Once each base is ready to commence operations further capital will be required to launch services. fastjet Plc capital contribution will depend upon the level of local equity raised.

Current trading

Capacity has increased over the past months with total seats flown in May increasing to 60,320 from 54,230 in April, an 11% increase. Year on year seats increased by 68% and revenue increased by 81% compared to May 2013.

Individual route increases have been Dar es Salaam to Lusaka – 27% (May vs April); Dar es Salaam Mbeya – 43% (May vs April); Dar es Salaam to Mwanza 23% – (April vs March). Tanzanian domestic routes have come under increased competitive pressure over the past few months with irrational pricing behaviour from both Precision Air and Air Tanzania. Management do not see this as a long term threat and our increased frequencies are combating that pressure.

A new international route from Dar es Salaam to Harare, Zimbabwe is now on sale, with first flights scheduled to operate on 2nd August. More international routes will be announced in the near future.

Regulatory environment

Although there have been many declarations of an intent to liberalize the aviation market in various parts of Africa, there has been very little regulatory freedom put in place. As a consequence aviation regulation in Africa is very similar to Europe pre 1990s. Each country has individual regulatory requirements regarding control and ownership for an airline company wishing to operate within or from that country. Additionally flights between countries are controlled through Bilateral Air Service Agreements which are unique to each pair of countries. Airlines operating between countries also need to obtain a Foreign Operator Permit giving approval for their crewing and maintenance arrangements.

The Company continues to lobby at the highest level of governments and within the industry to promote relaxation of the regulatory environment regarding route rights.
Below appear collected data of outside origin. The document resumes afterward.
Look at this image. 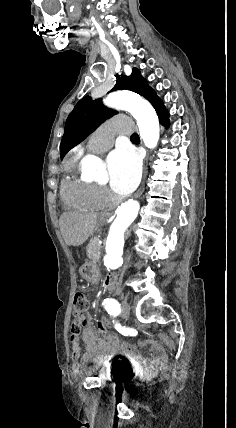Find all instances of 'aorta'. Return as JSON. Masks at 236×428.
Listing matches in <instances>:
<instances>
[{
  "instance_id": "obj_1",
  "label": "aorta",
  "mask_w": 236,
  "mask_h": 428,
  "mask_svg": "<svg viewBox=\"0 0 236 428\" xmlns=\"http://www.w3.org/2000/svg\"><path fill=\"white\" fill-rule=\"evenodd\" d=\"M104 103L118 110H126L136 119L140 136L148 148L157 146L160 128L158 116L149 102L139 95L129 91H117L109 94ZM83 166L92 169L95 178H103L104 172L98 158L89 155L83 160ZM140 205L135 200H129L118 207L116 218L110 226L106 241L104 265L117 269L123 264L124 233L138 215Z\"/></svg>"
}]
</instances>
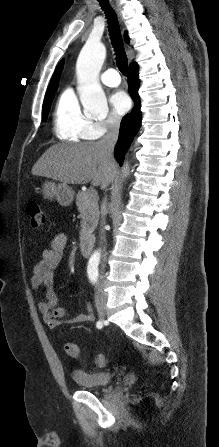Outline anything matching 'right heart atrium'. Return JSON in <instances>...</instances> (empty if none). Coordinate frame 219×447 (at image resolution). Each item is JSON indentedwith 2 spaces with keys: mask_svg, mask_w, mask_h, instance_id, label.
<instances>
[{
  "mask_svg": "<svg viewBox=\"0 0 219 447\" xmlns=\"http://www.w3.org/2000/svg\"><path fill=\"white\" fill-rule=\"evenodd\" d=\"M121 124V117L115 113L110 114L106 119L95 123V132L98 137L115 131Z\"/></svg>",
  "mask_w": 219,
  "mask_h": 447,
  "instance_id": "obj_1",
  "label": "right heart atrium"
}]
</instances>
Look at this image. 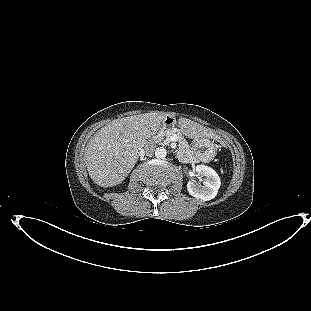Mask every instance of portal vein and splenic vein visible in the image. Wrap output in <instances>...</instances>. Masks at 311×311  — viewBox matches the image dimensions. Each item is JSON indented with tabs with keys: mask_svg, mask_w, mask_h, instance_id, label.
<instances>
[{
	"mask_svg": "<svg viewBox=\"0 0 311 311\" xmlns=\"http://www.w3.org/2000/svg\"><path fill=\"white\" fill-rule=\"evenodd\" d=\"M171 140H172V141H178V136H177V135H173V136L171 137Z\"/></svg>",
	"mask_w": 311,
	"mask_h": 311,
	"instance_id": "obj_1",
	"label": "portal vein and splenic vein"
}]
</instances>
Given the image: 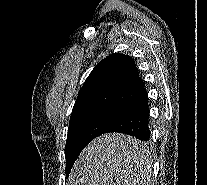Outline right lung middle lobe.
<instances>
[{
  "instance_id": "obj_1",
  "label": "right lung middle lobe",
  "mask_w": 207,
  "mask_h": 185,
  "mask_svg": "<svg viewBox=\"0 0 207 185\" xmlns=\"http://www.w3.org/2000/svg\"><path fill=\"white\" fill-rule=\"evenodd\" d=\"M122 110L110 107H96L71 115L65 147L66 175L83 148L120 116Z\"/></svg>"
}]
</instances>
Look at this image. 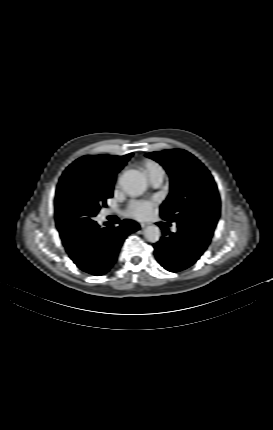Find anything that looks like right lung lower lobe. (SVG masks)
I'll return each instance as SVG.
<instances>
[{"label":"right lung lower lobe","instance_id":"obj_1","mask_svg":"<svg viewBox=\"0 0 273 430\" xmlns=\"http://www.w3.org/2000/svg\"><path fill=\"white\" fill-rule=\"evenodd\" d=\"M139 228L130 220L121 221L118 227L109 225L103 228L94 222L80 234L75 244L66 247V251L79 269L100 276L106 274L116 262L127 235Z\"/></svg>","mask_w":273,"mask_h":430}]
</instances>
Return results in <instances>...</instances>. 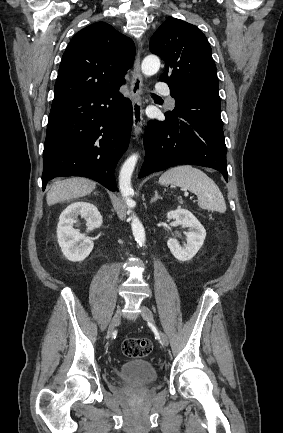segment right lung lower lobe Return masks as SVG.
<instances>
[{"label":"right lung lower lobe","mask_w":283,"mask_h":433,"mask_svg":"<svg viewBox=\"0 0 283 433\" xmlns=\"http://www.w3.org/2000/svg\"><path fill=\"white\" fill-rule=\"evenodd\" d=\"M119 87L52 104L43 151V190L49 180L62 176L91 178L116 190L114 167L128 148L133 122L131 101Z\"/></svg>","instance_id":"98d812e1"}]
</instances>
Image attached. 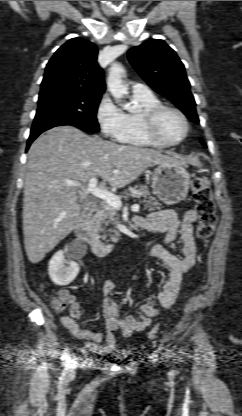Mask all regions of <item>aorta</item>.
Wrapping results in <instances>:
<instances>
[{
	"instance_id": "1",
	"label": "aorta",
	"mask_w": 242,
	"mask_h": 416,
	"mask_svg": "<svg viewBox=\"0 0 242 416\" xmlns=\"http://www.w3.org/2000/svg\"><path fill=\"white\" fill-rule=\"evenodd\" d=\"M124 68L117 63L112 64L109 70L107 78V86L112 96L120 100L128 93L127 87L123 84L122 76L124 74ZM123 108L127 111H133L134 107L130 104H125Z\"/></svg>"
}]
</instances>
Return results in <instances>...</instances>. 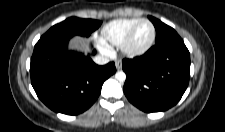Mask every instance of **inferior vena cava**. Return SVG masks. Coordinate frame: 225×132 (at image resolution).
Listing matches in <instances>:
<instances>
[{"instance_id": "1", "label": "inferior vena cava", "mask_w": 225, "mask_h": 132, "mask_svg": "<svg viewBox=\"0 0 225 132\" xmlns=\"http://www.w3.org/2000/svg\"><path fill=\"white\" fill-rule=\"evenodd\" d=\"M93 61H94L96 64H98V65H105V64H107L110 60H109V58L106 57V56H100V55H98V56H95V57L93 58Z\"/></svg>"}]
</instances>
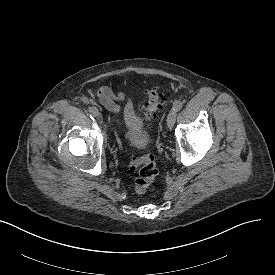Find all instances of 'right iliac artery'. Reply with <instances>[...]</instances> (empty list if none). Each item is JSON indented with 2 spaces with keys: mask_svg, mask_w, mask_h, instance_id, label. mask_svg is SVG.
Here are the masks:
<instances>
[{
  "mask_svg": "<svg viewBox=\"0 0 275 275\" xmlns=\"http://www.w3.org/2000/svg\"><path fill=\"white\" fill-rule=\"evenodd\" d=\"M89 112H90L91 115L94 116L97 112V108L94 107V106H91V107H89Z\"/></svg>",
  "mask_w": 275,
  "mask_h": 275,
  "instance_id": "1",
  "label": "right iliac artery"
}]
</instances>
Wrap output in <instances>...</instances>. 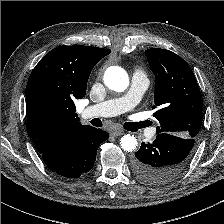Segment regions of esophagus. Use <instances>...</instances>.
<instances>
[{"label": "esophagus", "instance_id": "34e87169", "mask_svg": "<svg viewBox=\"0 0 224 224\" xmlns=\"http://www.w3.org/2000/svg\"><path fill=\"white\" fill-rule=\"evenodd\" d=\"M110 134L114 137H117V136L123 135L124 131L116 129V130H112Z\"/></svg>", "mask_w": 224, "mask_h": 224}]
</instances>
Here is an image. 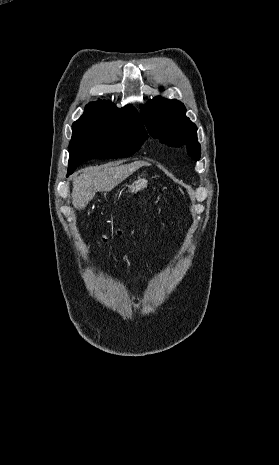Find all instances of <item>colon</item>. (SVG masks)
Segmentation results:
<instances>
[{
    "instance_id": "colon-1",
    "label": "colon",
    "mask_w": 279,
    "mask_h": 465,
    "mask_svg": "<svg viewBox=\"0 0 279 465\" xmlns=\"http://www.w3.org/2000/svg\"><path fill=\"white\" fill-rule=\"evenodd\" d=\"M102 240H103L104 242H106V241H107V237H104Z\"/></svg>"
}]
</instances>
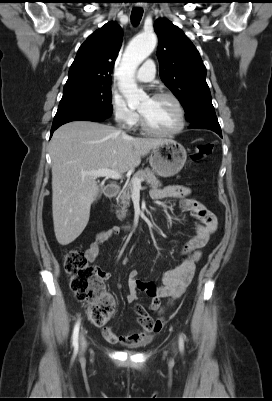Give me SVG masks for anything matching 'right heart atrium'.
<instances>
[{
	"instance_id": "right-heart-atrium-1",
	"label": "right heart atrium",
	"mask_w": 272,
	"mask_h": 401,
	"mask_svg": "<svg viewBox=\"0 0 272 401\" xmlns=\"http://www.w3.org/2000/svg\"><path fill=\"white\" fill-rule=\"evenodd\" d=\"M110 107L115 120L125 128H132L138 121V114L132 110L116 92L110 95Z\"/></svg>"
}]
</instances>
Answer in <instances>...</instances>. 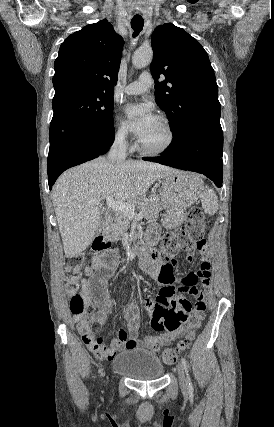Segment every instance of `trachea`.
Wrapping results in <instances>:
<instances>
[{
  "label": "trachea",
  "mask_w": 274,
  "mask_h": 427,
  "mask_svg": "<svg viewBox=\"0 0 274 427\" xmlns=\"http://www.w3.org/2000/svg\"><path fill=\"white\" fill-rule=\"evenodd\" d=\"M144 26V20L142 17H134L131 20V27L134 30L133 36L136 37L141 30L143 29Z\"/></svg>",
  "instance_id": "3493384b"
}]
</instances>
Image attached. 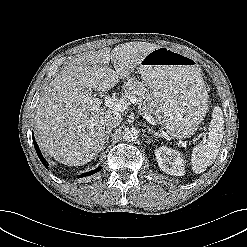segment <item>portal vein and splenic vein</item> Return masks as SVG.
I'll return each instance as SVG.
<instances>
[{"label":"portal vein and splenic vein","instance_id":"obj_1","mask_svg":"<svg viewBox=\"0 0 247 247\" xmlns=\"http://www.w3.org/2000/svg\"><path fill=\"white\" fill-rule=\"evenodd\" d=\"M105 105L107 107H109L110 109H114L116 111L119 112H123L124 110H126L128 108V105L130 103L134 104L135 102H137V98L135 96H130L128 98H122L120 100L114 98V97H110L107 96L105 97ZM99 105H101L100 99L95 98V107H98ZM144 118L152 125L155 124L154 119L152 118V116L148 115V114H144Z\"/></svg>","mask_w":247,"mask_h":247}]
</instances>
On the other hand the regulatory environment regarding operating standards and safety within the industry is variable and in some cases well below international standards. As a consequence, fastjet imposes constraints on its own operations to comply as though the airline was regulated in Europe. The Company takes every opportunity to lobby for improved safety and operational regulation and oversight by the various civil aviation authorities.

Future developments

The Company has a two phase growth strategy for the next 4 years.

Phase 1: Building up the Tanzanian base

· Increased frequency on existing routes (Dar es Salaam to Mbeya, Mwanza, Kilimanjaro, Lusaka, Johannesburg and Harare), and adding new routes including routes to Kenya, Malawi and Uganda to fully utilize current resources.

Phase 2: Rolling-out beyond Tanzania

· Tanzania, Kenya, South Africa and Zambia have been identified as major growth opportunities. There are approximately 160m people in the region with currently only 0.21 air seats per head of population per annum. By 2018, fastjet expects to operate 24 aircraft and carry 6 million passengers. This represents only a 13% market share of estimated pan African passengers in these markets.

· The Company plans to make appropriate commercial and marketing links with third party airlines in particularly inter-continental airlines to increase distribution from outside of Africa.

· The Company intends to increase pan-African reach using an Airline Management Service franchise model to develop a pan African Fastjet network where appropriate and in particular where we want to de-risk expansion financially or politically. Negotiations are progressing in a number of countries with interested parties.